Just finish the book!

"I don't think my stepfather much minded dying. That he almost took me with him wasn't really his fault." So starts Dick Francis's "To The Hilt," and clearly shows you why once you open one of his books, it's awfully hard to put it down. I picked this one up recently and planned to use it during a trip that starts in a couple of days, but I made the mistake of actually opening it up. Oops. Now I need to find another book to take on the trip. Maybe I'll grab one of my Rett MacPherson mysteries--she's always fun. 

I tend to collect great openings and descriptions. Maybe I hope I'll pick up good style by osmosis. But certainly reading good stuff helps improve our writing. I still remember a description by Ngaio Marsh of a lawyer's musty office. So good you could smell the place and practically taste the dusty air. 

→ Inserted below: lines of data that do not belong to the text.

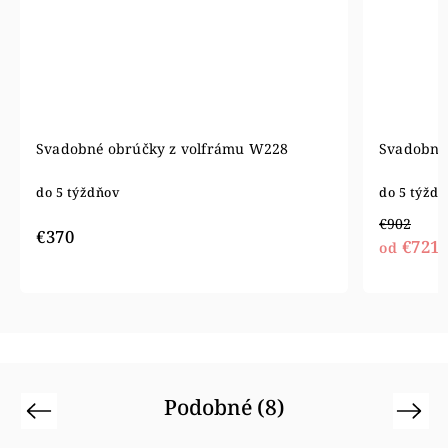
Svadobné obrúčky z volfrámu W228
Svadobné 
do 5 týždňov
do 5 týžd
€902
€370
€721
od
Podobné (8)
Previous
Next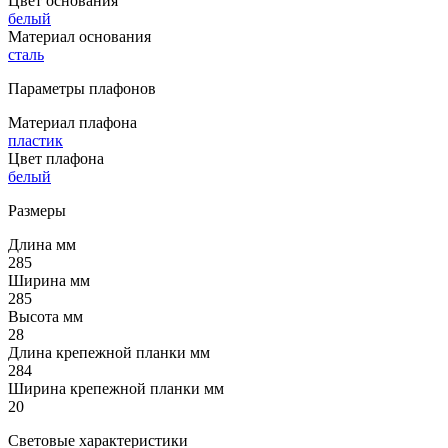
Цвет основания
белый
Материал основания
сталь
Параметры плафонов
Материал плафона
пластик
Цвет плафона
белый
Размеры
Длина мм
285
Ширина мм
285
Высота мм
28
Длина крепежной планки мм
284
Ширина крепежной планки мм
20
Световые характеристики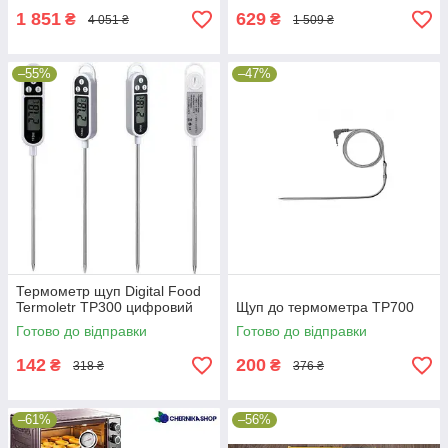
1 851
629
₴
₴
4 051 ₴
1 509 ₴
–55%
–47%
Термометр щуп Digital Food
Termoletr TP300 цифровий
Щуп до термометра TP700
Готово до відправки
Готово до відправки
142
200
₴
₴
318 ₴
376 ₴
–61%
–56%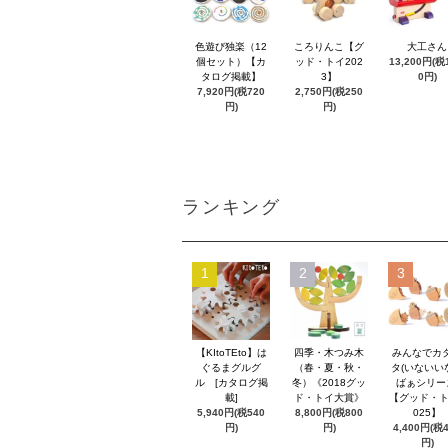
色遊び独楽（12
ころりんこ【グ
大工さん
個セット）【カ
ッド・トイ202
13,200円(税1
タログ掲載】
3】
0円)
7,920円(税720
2,750円(税250
円)
円)
ランキング
1
2
3
【KItoTEto】は
四季・木つみ木
みんなでカ
ぐるまグルグ
（春・夏・秋・
タ(いないい
ル [カタログ掲
冬）《2018グッ
ばぁシリー
載]
ド・トイ大賞》
【グッド・ト
5,940円(税540
8,800円(税800
025】
円)
円)
4,400円(税
円)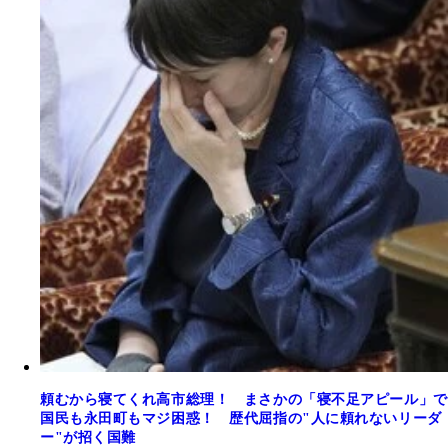
頼むから寝てくれ高市総理！ まさかの「寝不足アピール」で
国民も永田町もマジ困惑！ 歴代屈指の"人に頼れないリーダ
ー"が招く国難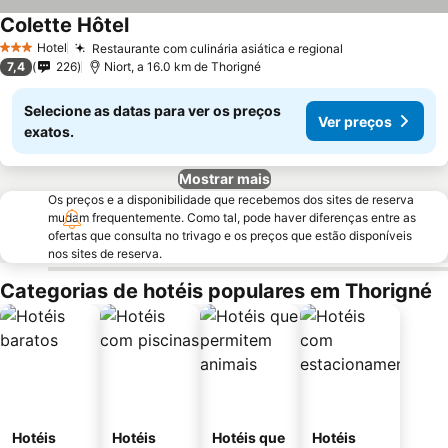
Colette Hôtel
Hotel
Restaurante com culinária asiática e regional
3 Estrelas
7,4
226
Niort, a 16.0 km de Thorigné
Selecione as datas para ver os preços
Ver preços
exatos.
Mostrar mais
Os preços e a disponibilidade que recebemos dos sites de reserva
mudam frequentemente. Como tal, pode haver diferenças entre as
ofertas que consulta no trivago e os preços que estão disponíveis
nos sites de reserva.
Categorias de hotéis populares em Thorigné
Hotéis
Hotéis
Hotéis que
Hotéis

I'm trying not to go back and rewrite my opening (again) until I finish the whole book. Charlotte Cook of Komenar Publishing says that the ending of a book  "informs" the beginning--it tells you what pieces need to be in the beginning of the book. So I really do need to finish the piece before I start poking around it again, and again. I am prone to do that, and everyone advises against it--at least everyone I've ever heard talk about writing a novel.  I once had about 5 minutes with a famous agent who, when I asked a question about whether a book I had in mind was adult or young adult fiction, asked me,  "Why are you asking that question? Just finish the book!"

Monday, June 1, 2009

life intervenes

Just when I begin to pick up some more momentum in my writing, a family emergency arises, a health scare pops up...well, you've been there. We are wrapping up the homeschooling year, sort of. Since we homeschool year round, we only wrap up the regular school-year schedule of field trips and co-op classes in science, etc.  Math, history and writing continue for both my daughter and me. I don't know how long I can stay ahead of her in math. The history and writing I think I've got sorted. 

In a couple of weeks we drop everything and head for the Philadelphia area to see family and take a little historical tour of the city. I plan to take a lot of notes, in case I ever want to send a heroine there. Never waste a good city. 

Meanwhile, back in fictional Baxter, Oregon my characters are happily bumping into one another, yielding romance, humor, and some chagrin, if I can get it right. My critique group awaits the next chapter. 

When life interrupts art, I think it's time to see what art can make of it. So I'm evaluating all the emergencies and pitfalls of my month and wondering what Anna Branson would do. One hopes the daily bruising yields something for the page.